Wednesday 5 August 2015

How credible is the ending of Collateral?

Most people don't understand the ending, and think it's just a traditional Hollywood happy ending, another deus ex machina to give us what we expect.



Very few viewers seem to realize that the ending is not just the final confrontation between Max and Vincent, but between their own philosophy on life itself. Vincent is an extremely well-disciplined hitman but his outlook is fundamentally nihilistic in nature. While he appreciates the spontaneity embodied by the jazz music they discuss, and seems to thrive on adaptability, in the end he loses the gunfight precisely because he's become too set in his patterns (specifically, his rote technique of shooting a Mozambique-type failure drill by firing a double tap into the sternum, and a third shot to the head).

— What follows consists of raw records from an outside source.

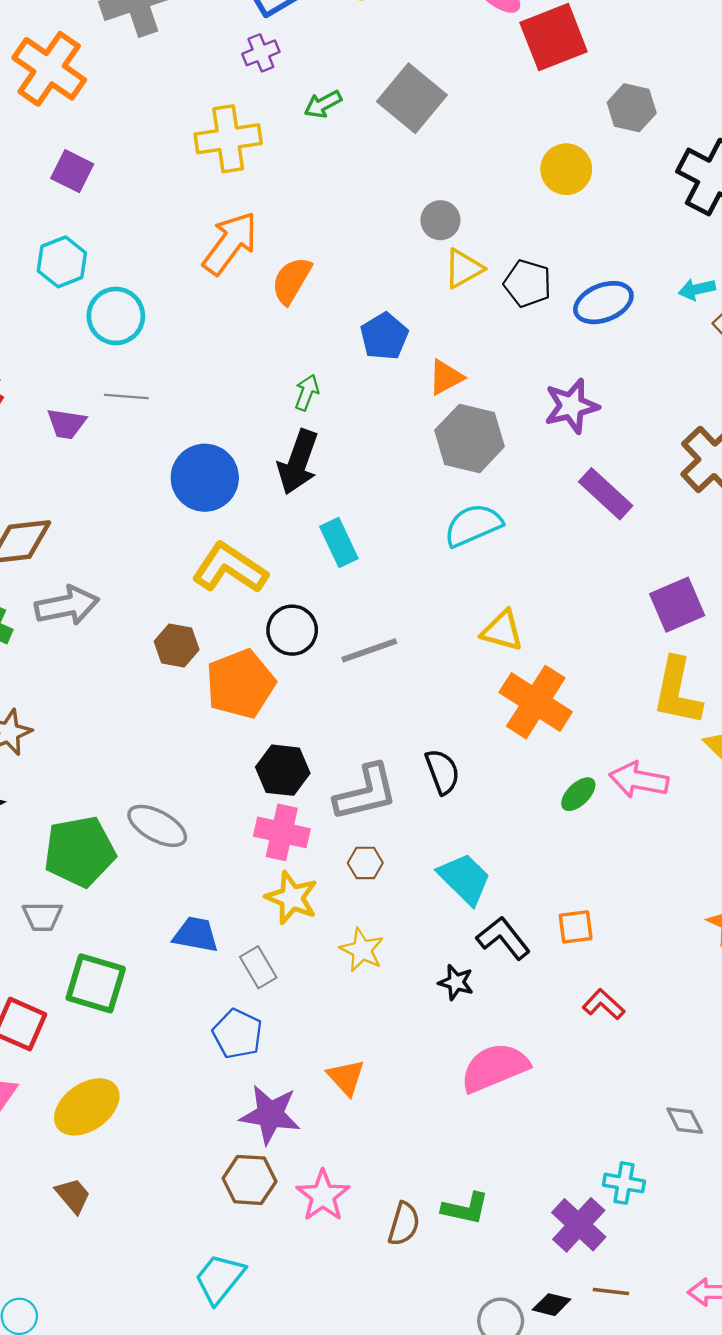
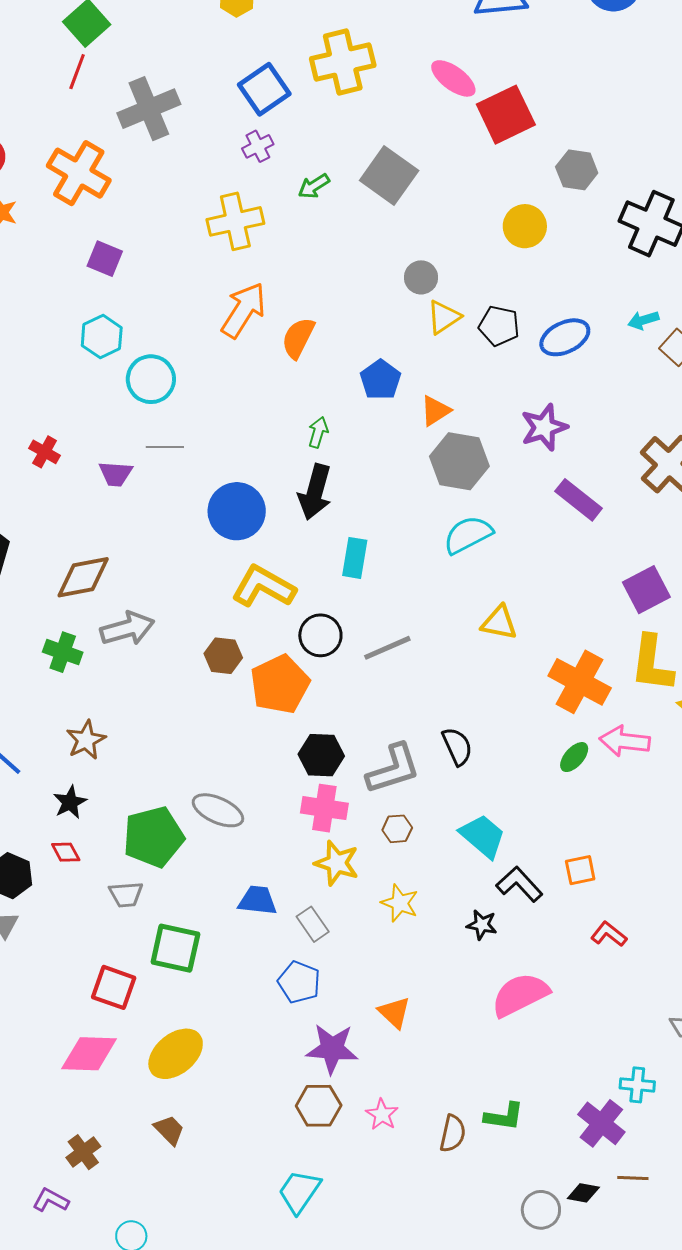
cyan rectangle: (339, 542) -> (355, 558), turned 39
orange cross: (536, 702) -> (580, 682), moved
pink star: (323, 1196) -> (382, 1114), size x0.7

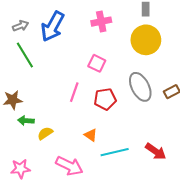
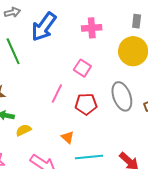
gray arrow: (21, 26) -> (12, 12), moved

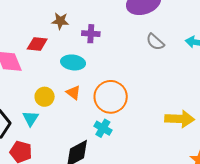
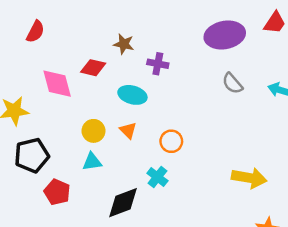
orange circle: (111, 97) -> (171, 141), size x0.6
cyan triangle: (30, 118) -> (92, 162), moved, turned 42

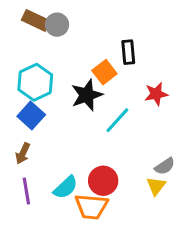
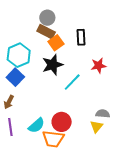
brown rectangle: (36, 20) -> (46, 32), moved
gray circle: (57, 25) -> (47, 18), moved
orange square: (104, 72) -> (56, 43), moved
gray semicircle: (165, 166) -> (103, 114), turned -144

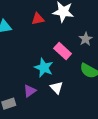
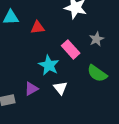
red triangle: (38, 19) -> (38, 27), moved

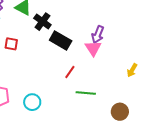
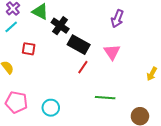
purple arrow: (98, 34) -> (117, 19), moved
red line: (70, 72) -> (83, 67), moved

In contrast, Max, the man who has lived the past twelve years of his life in a regimented, automated pattern (visit his mother, keep the cab clean, always look to his photo of the Maldives to calm his nerves, etc), learns via Vincent to break out of his habits and realize his full abilities as a person. Vincent's speeches about improvisation, adaptation, taking risks, and appreciating spontaneity set the stage for Max's transformation, and it's Vincent's threats that force him to take action when Vincent finally starts threatening the people he cares about (his mother, Daniel, Annie, etc). Under stress, Max manages to find himself and succeeds at putting on a performance for Felix, crashes the taxi to wrest control of the situation back away from Vincent, and finally manages to muster the courage to directly confront him in the last few scenes.



Going into the final shootout, these factors are what determined who won, and why. Vincent becomes stuck following his predetermined path of killing Annie, and can't break free of his imperative of finishing the job, even though a hitman as experienced as he should have known to call it off by then. Max has found himself under fire, and once running is no longer an option, realizes he has to finally make a stand. Vincent's penultimate statement "I do this for a living!" reflects the fact that he no longer knows or remembers any other way than what he's doing.



At the moment of gunfire, Vincent attempts to engage Max using the exact same tactic he's used all throughout the film: double tap to the chest followed by a headshot. He sees Max, he aims at Max, he fires...but he's no longer able to process changes or adapt to them, and he fails to register or react to the presence of the steel door frame between them. All three of the shots from his stolen S&W impact the door frame and fail to penetrate (which is fairly realistic). In contrast, we can see Max clearly close his eyes and fire blindly. He's not become some super-skilled gunman, he's simply learned how to let go and act rather than stall, delay, or deny reality. Most of his shots go wild, but one passes through the window and is just good enough to score a vital hit on Vincent. Luck, but luck driven by their respective mental states at the time. Max won because he succeeded at learning from Vincent's philosophy, while Vincent died because he lost track of the same.